* ASSIGNMENT
As the answer, give exactly the lines of the records below from the one with "pojazdy używane przez" through the one with "Melanie Moreland žije", ends included and pictures left out.

(Data records)

# # #

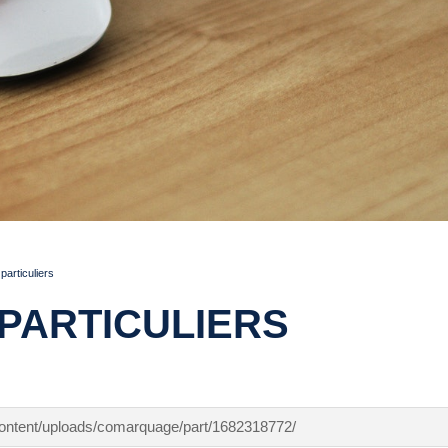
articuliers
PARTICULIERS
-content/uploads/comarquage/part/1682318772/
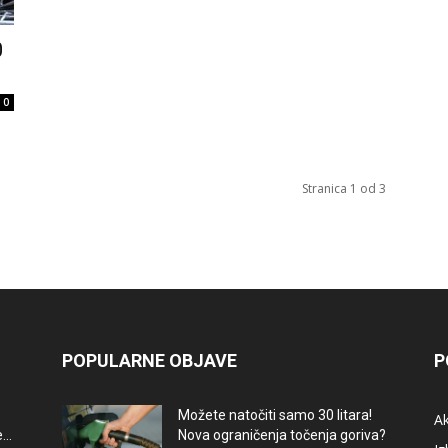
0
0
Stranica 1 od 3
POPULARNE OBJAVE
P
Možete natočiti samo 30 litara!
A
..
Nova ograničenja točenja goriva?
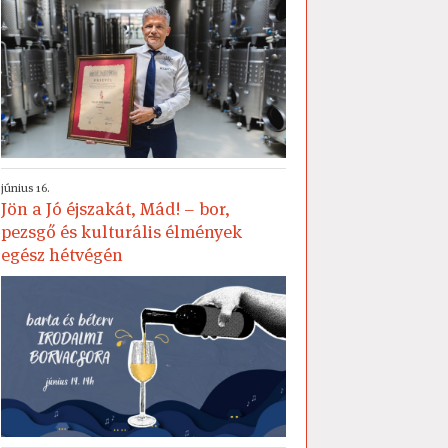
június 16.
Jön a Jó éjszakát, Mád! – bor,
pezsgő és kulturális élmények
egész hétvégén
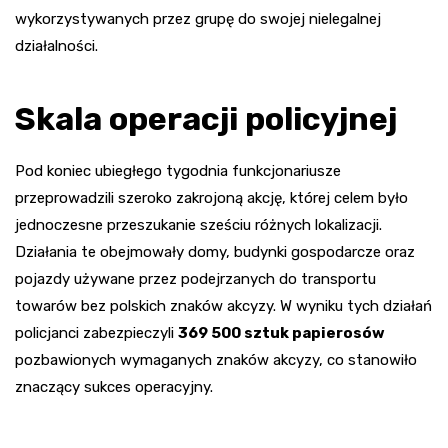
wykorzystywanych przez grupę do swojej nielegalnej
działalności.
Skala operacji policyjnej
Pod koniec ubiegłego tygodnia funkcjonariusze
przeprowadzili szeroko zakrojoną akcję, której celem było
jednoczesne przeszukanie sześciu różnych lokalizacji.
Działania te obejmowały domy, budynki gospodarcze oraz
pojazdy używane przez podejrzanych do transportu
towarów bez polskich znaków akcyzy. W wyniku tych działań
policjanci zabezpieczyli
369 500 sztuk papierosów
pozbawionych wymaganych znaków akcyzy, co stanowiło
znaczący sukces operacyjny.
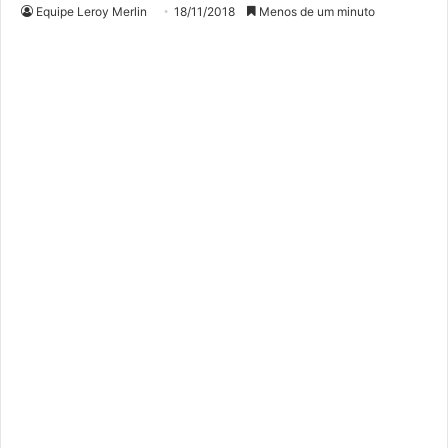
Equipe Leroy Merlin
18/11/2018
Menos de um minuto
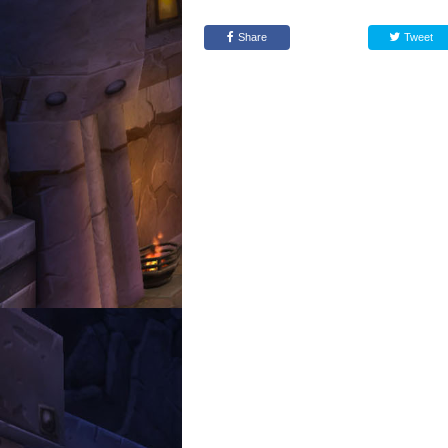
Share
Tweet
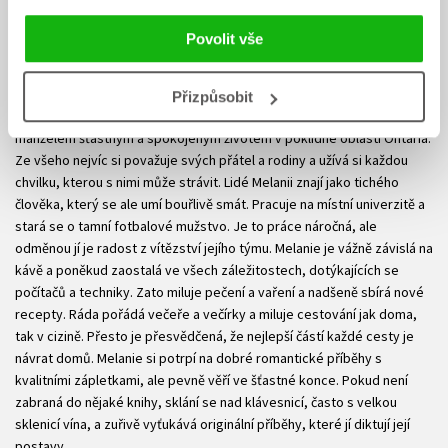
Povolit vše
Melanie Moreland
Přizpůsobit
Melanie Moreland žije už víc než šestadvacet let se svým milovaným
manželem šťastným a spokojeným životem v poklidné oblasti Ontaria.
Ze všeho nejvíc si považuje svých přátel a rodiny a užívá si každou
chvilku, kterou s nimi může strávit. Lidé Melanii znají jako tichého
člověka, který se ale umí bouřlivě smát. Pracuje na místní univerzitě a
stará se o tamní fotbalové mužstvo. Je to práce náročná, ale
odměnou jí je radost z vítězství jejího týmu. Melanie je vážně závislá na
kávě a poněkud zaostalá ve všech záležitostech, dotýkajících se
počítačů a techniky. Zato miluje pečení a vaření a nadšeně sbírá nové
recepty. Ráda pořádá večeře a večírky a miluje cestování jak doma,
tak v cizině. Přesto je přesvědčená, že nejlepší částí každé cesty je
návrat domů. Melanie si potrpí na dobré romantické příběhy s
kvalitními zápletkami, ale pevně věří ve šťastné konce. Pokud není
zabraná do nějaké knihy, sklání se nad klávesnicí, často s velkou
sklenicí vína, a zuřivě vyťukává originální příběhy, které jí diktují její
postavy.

# # #

* EXERCISE SOLUTION
pojazdy używane przez podejrzanych do transportu
towarów bez polskich znaków akcyzy. W wyniku tych działań
policjanci zabezpieczyli
369 500 sztuk papierosów
pozbawionych wymaganych znaków akcyzy, co stanowiło
znaczący sukces operacyjny.
Equipe Leroy Merlin
18/11/2018
Menos de um minuto
Share
Tweet
Povolit vše
Melanie Moreland
Přizpůsobit
Melanie Moreland žije už víc než šestadvacet let se svým milovaným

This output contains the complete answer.